**ABOUT THIS EXERCISE:** For the string "provincias", find every matching line in the records and copy it.
______________________________
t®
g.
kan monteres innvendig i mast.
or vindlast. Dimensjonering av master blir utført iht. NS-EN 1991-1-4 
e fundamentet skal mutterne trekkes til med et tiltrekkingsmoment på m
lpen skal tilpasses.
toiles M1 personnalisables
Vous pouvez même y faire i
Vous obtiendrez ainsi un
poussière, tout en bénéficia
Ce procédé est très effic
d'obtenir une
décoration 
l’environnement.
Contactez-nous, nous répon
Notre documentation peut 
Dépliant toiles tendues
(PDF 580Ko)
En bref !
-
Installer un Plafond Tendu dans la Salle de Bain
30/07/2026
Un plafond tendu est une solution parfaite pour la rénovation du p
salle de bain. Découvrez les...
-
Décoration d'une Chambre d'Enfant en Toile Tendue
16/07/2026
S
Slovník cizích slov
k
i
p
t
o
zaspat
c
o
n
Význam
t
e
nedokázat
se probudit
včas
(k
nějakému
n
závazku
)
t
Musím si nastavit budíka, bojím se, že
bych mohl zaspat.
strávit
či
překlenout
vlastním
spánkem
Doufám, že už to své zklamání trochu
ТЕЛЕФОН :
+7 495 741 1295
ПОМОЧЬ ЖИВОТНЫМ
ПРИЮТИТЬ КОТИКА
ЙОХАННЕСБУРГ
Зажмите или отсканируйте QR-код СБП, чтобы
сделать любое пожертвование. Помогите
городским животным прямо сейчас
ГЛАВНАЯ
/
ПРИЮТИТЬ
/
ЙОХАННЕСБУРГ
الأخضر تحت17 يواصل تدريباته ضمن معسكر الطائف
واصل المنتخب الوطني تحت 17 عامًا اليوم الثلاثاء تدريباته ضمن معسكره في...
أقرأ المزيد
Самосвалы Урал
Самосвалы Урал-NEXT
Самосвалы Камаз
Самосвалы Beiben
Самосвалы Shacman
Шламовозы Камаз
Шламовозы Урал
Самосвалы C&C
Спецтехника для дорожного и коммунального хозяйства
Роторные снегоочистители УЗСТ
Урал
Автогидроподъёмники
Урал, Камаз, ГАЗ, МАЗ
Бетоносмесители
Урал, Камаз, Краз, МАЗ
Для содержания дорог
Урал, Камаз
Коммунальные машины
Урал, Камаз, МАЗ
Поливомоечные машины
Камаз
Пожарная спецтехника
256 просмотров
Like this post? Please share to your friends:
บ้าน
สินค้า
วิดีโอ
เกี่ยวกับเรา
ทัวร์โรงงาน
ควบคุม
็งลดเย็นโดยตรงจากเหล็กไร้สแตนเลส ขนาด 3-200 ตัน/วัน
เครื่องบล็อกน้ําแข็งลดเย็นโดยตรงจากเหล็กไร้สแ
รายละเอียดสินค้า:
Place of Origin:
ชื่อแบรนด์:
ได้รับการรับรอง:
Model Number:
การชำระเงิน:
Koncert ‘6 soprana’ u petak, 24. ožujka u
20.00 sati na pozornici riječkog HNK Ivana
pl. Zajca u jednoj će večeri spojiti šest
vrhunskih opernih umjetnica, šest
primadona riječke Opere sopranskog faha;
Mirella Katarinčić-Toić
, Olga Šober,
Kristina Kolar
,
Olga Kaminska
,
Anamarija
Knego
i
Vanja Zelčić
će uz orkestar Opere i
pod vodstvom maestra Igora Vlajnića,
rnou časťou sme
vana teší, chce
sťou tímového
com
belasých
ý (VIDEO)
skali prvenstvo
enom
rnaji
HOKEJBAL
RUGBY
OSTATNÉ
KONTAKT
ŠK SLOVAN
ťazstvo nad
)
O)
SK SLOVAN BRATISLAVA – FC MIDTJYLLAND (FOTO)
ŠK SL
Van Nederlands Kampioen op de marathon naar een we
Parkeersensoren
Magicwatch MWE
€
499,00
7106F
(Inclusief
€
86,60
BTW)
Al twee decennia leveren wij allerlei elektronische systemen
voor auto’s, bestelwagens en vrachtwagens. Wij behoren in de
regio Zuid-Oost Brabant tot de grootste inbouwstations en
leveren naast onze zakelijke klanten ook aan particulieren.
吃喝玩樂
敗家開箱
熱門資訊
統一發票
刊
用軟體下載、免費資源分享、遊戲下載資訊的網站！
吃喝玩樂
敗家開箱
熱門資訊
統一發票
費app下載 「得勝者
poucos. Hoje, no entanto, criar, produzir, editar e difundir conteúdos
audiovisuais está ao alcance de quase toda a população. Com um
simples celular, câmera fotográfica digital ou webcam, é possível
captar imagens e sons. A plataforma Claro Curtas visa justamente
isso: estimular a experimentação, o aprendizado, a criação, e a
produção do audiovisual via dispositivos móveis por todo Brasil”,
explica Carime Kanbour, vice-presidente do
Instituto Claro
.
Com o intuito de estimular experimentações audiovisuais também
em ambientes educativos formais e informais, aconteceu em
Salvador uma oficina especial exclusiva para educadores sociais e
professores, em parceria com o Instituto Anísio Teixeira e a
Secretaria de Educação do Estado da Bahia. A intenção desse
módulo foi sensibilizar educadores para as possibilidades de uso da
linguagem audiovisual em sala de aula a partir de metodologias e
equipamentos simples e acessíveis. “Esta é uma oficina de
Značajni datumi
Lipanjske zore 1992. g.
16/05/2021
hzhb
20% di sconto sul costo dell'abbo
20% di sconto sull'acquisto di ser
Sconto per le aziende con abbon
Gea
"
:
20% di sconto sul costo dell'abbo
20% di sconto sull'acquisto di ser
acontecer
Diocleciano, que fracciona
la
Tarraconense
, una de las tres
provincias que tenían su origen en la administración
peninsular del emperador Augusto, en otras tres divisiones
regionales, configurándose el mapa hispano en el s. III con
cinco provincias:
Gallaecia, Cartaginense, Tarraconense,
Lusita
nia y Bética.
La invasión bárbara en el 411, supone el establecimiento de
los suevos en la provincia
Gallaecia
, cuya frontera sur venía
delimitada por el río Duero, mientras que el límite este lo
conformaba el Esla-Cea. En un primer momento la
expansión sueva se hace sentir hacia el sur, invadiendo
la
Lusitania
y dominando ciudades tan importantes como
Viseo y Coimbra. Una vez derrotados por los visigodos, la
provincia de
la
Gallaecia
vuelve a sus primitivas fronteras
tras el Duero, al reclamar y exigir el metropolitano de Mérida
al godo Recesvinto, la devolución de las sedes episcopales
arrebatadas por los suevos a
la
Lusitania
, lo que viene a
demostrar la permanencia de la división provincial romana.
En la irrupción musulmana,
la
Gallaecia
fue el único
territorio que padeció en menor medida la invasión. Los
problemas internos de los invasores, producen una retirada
______________________________
**SOLUTION:**
provincias que tenían su origen en la administración
cinco provincias:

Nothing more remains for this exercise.